En Guanajuato, solo 4 de cada 10 mujeres participan en el mercado laboral, una brecha que refleja las desigualdades persistentes en el acceso al empleo y la actividad económica.
De acuerdo con la Encuesta Nacional de Ocupación y Empleo (ENOE) correspondiente al cuarto trimestre de 2025, a nivel nacional la tasa de participación económica femenina es de 45.7%, frente a 74.5% en el caso de los hombres, una diferencia cercana a los 29 puntos porcentuales.
Esto significa que, mientras casi tres de cada cuatro hombres están insertos en el mercado laboral, ya sea ocupados o en búsqueda activa de empleo, menos de la mitad de las mujeres forman parte de la población económicamente activa.

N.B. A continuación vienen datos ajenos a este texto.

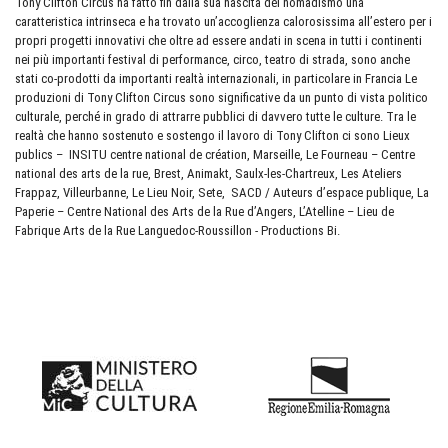
Tony Clifton Circus ha fatto fin dalla sua nascita del nomadismo una
caratteristica intrinseca e ha trovato un’accoglienza calorosissima all’estero per i
propri progetti innovativi che oltre ad essere andati in scena in tutti i continenti
nei più importanti festival di performance, circo, teatro di strada, sono anche
stati co-prodotti da importanti realtà internazionali, in particolare in Francia Le
produzioni di Tony Clifton Circus sono significative da un punto di vista politico
culturale, perché in grado di attrarre pubblici di davvero tutte le culture. Tra le
realtà che hanno sostenuto e sostengo il lavoro di Tony Clifton ci sono Lieux
publics – INSITU centre national de création, Marseille, Le Fourneau – Centre
national des arts de la rue, Brest, Animakt, Saulx-les-Chartreux, Les Ateliers
Frappaz, Villeurbanne, Le Lieu Noir, Sete, SACD / Auteurs d’espace publique, La
Paperie – Centre National des Arts de la Rue d’Angers, L’Atelline – Lieu de
Fabrique Arts de la Rue Languedoc-Roussillon - Productions Bi.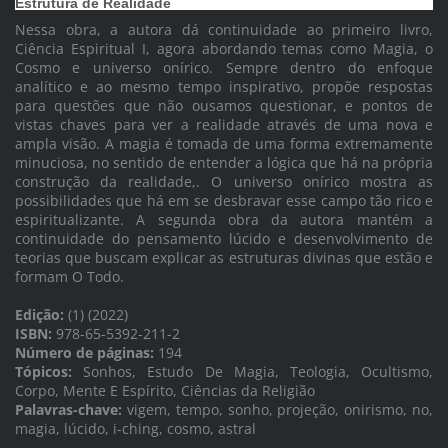
Estrutura de Realidade
Nessa obra, a autora dá continuidade ao primeiro livro,
Ciência Espiritual I, agora abordando temas como Magia, o
Cosmo e universo onírico. Sempre dentro do enfoque
analítico e ao mesmo tempo inspirativo, propõe respostas
para questões que não ousamos questionar, e pontos de
vistas chaves para ver a realidade através de uma nova e
ampla visão. A magia é tomada de uma forma extremamente
minuciosa, no sentido de entender a lógica que há na própria
construção da realidade,. O universo onírico mostra as
possibilidades que há em se desbravar esse campo tão rico e
espiritualizante. A segunda obra da autora mantém a
continuidade do pensamento lúcido e desenvolvimento de
teorias que buscam explicar as estruturas divinas que estão e
formam O Todo.
Edição:
(1) (2022)
ISBN:
978-65-5392-211-2
Número de páginas:
194
Tópicos:
Sonhos, Estudo De Magia, Teologia, Ocultismo,
Corpo, Mente E Espírito, Ciências da Religião
Palavras-chave:
vigem, tempo, sonho, projeção, onirismo, no,
magia, lúcido, i-ching, cosmo, astral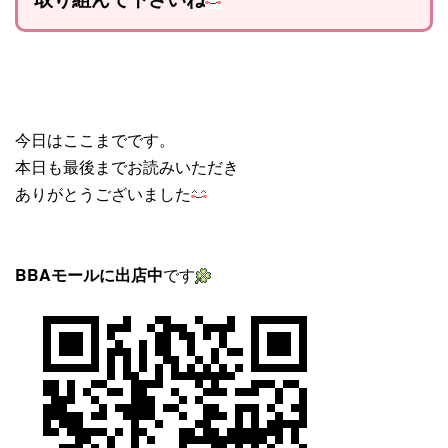
今日はここまでです。
本日も最後までお読みいただき
ありがとうございました
BBAモールに出店中
です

En Guanajuato, la tasa de participación total se ubicó en 59.4%, con una subocupación de 9.4% y una informalidad laboral de 53.8%, indicadores que muestran presión en la calidad del empleo y que impactan de manera diferenciada a mujeres y hombres.

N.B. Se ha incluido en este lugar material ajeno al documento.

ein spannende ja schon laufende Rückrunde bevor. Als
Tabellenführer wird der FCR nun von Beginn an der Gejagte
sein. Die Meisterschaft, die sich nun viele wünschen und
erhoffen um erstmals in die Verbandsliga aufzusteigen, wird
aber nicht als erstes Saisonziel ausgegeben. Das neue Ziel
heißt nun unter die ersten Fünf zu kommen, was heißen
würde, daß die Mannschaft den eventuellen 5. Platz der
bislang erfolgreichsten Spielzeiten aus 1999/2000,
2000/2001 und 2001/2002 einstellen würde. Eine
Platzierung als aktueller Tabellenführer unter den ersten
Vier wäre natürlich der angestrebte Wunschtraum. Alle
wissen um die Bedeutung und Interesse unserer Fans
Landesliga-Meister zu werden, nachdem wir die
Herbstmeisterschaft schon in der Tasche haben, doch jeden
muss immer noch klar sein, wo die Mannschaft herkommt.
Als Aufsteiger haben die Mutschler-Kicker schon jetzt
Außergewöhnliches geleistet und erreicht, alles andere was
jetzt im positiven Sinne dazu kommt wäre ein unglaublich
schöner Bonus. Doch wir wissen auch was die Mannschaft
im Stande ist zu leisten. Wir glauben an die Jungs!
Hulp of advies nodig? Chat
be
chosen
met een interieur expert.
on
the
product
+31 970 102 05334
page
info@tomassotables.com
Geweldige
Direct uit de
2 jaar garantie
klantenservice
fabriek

Brecha estructural y formas de violencia
La menor participación femenina suele estar asociada a factores como carga de cuidados no remunerados, empleo informal y barreras de acceso a oportunidades laborales formales.

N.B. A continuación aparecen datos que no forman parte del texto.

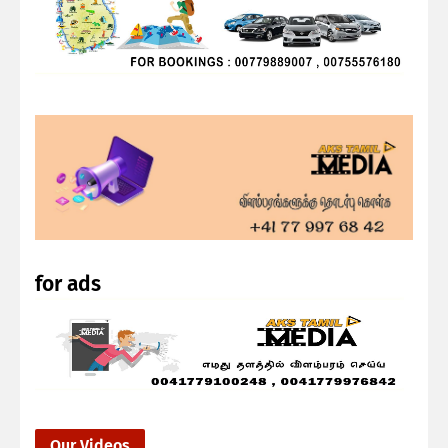
for ads
Our Videos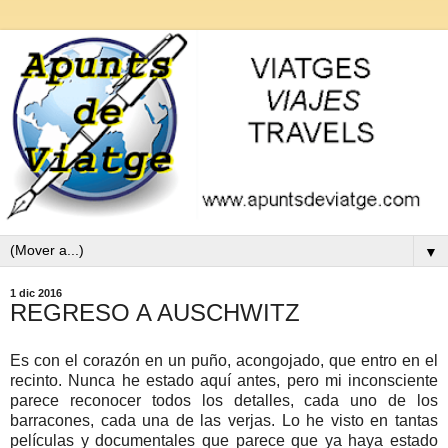
▼
1 dic 2016
REGRESO A AUSCHWITZ
Es con el corazón en un puño, acongojado, que entro en el
recinto. Nunca he estado aquí antes, pero mi inconsciente
parece reconocer todos los detalles, cada uno de los
barracones, cada una de las verjas. Lo he visto en tantas
películas y documentales que parece que ya haya estado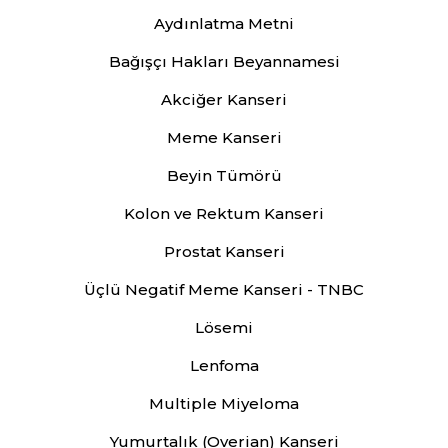
Aydınlatma Metni
Bağışçı Hakları Beyannamesi
Akciğer Kanseri
Meme Kanseri
Beyin Tümörü
Kolon ve Rektum Kanseri
Prostat Kanseri
Üçlü Negatif Meme Kanseri - TNBC
Lösemi
Lenfoma
Multiple Miyeloma
Yumurtalık (Overian) Kanseri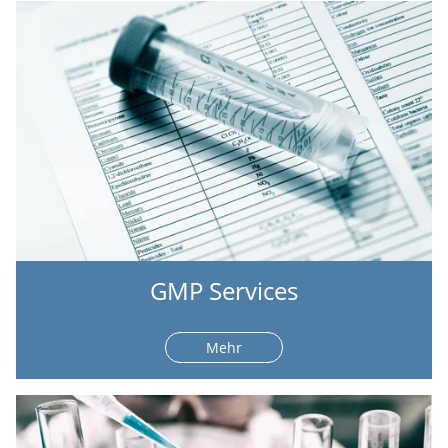
GMP Services
Mehr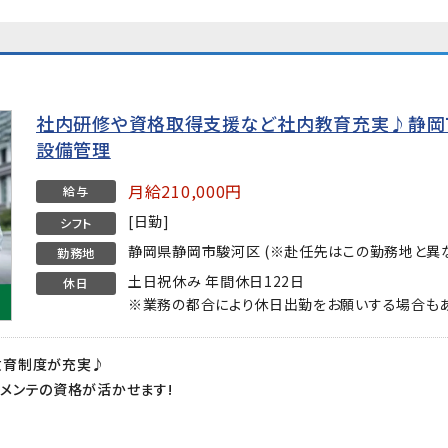
社内研修や資格取得支援など社内教育充実♪静岡
設備管理
月給210,000円
給与
[日勤]
シフト
静岡県静岡市駿河区 (※赴任先はこの勤務地と異な
勤務地
土日祝休み 年間休日122日
休日
※業務の都合により休日出勤をお願いする場合もあ
教育制度が充実♪
メンテの資格が活かせます!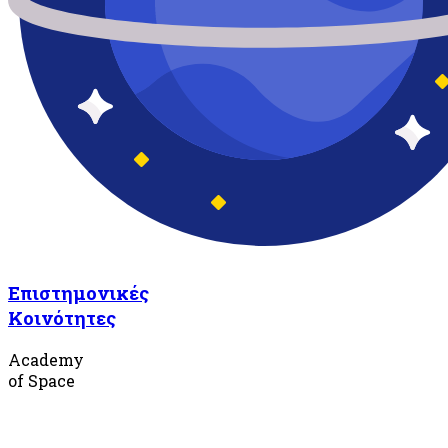
Επιστημονικές
Κοινότητες
Academy
of Space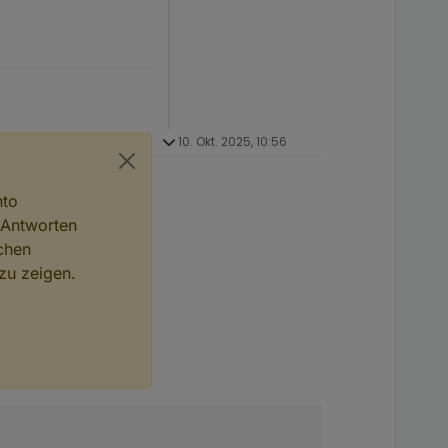
10. Okt. 2025, 10:56
nto
 Antworten
chen
zu zeigen.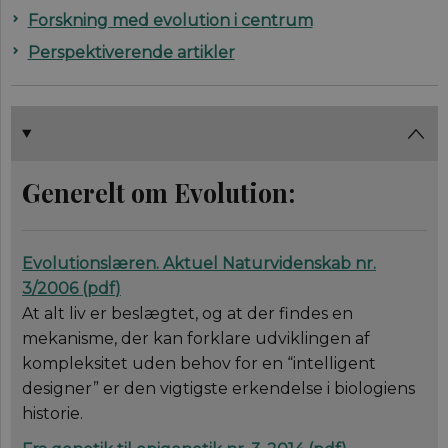
Forskning med evolution i centrum
Perspektiverende artikler
Generelt om Evolution:
Evolutionslæren.
Aktuel Naturvidenskab nr.
3/2006
(
pdf
)
At alt liv er beslægtet, og at der findes en
mekanisme, der kan forklare udviklingen af
kompleksitet uden behov for en “intelligent
designer” er den vigtigste erkendelse i biologiens
historie.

El 25 de febrero se conmemora el Día Naranja, una jornada mensual impulsada por la campaña ÚNETE de la Organización de las Naciones Unidas para generar conciencia, prevenir y actuar contra la violencia hacia mujeres y niñas.
La fecha busca visibilizar el problema de manera permanente y promover acciones institucionales y sociales para erradicar la violencia de género.
Aunque el Día Naranja está enfocado en la prevención de la violencia, especialistas han señalado que la autonomía económica y la participación laboral forman parte de las condiciones estructurales que influyen en la vida y oportunidades de las mujeres.
El contraste evidencia que, pese al dinamismo económico del estado, la integración plena de las mujeres al mercado laboral sigue siendo un reto pendiente.